» Task prompt:
Transcribe all of the records word for word, but omit the pictures.

(Items from a data source)
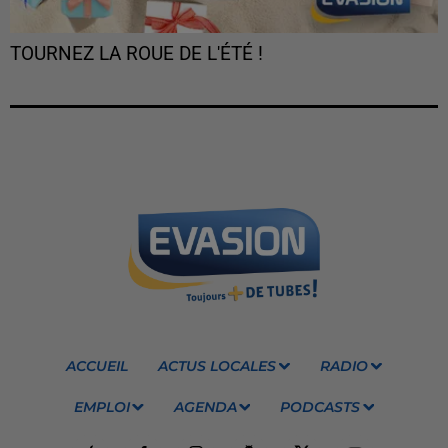
TOURNEZ LA ROUE DE L'ÉTÉ !
ACCUEIL
ACTUS LOCALES
RADIO
EMPLOI
AGENDA
PODCASTS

» Response to this exercise:
TOURNEZ LA ROUE DE L'ÉTÉ !
ACCUEIL
ACTUS LOCALES
RADIO
EMPLOI
AGENDA
PODCASTS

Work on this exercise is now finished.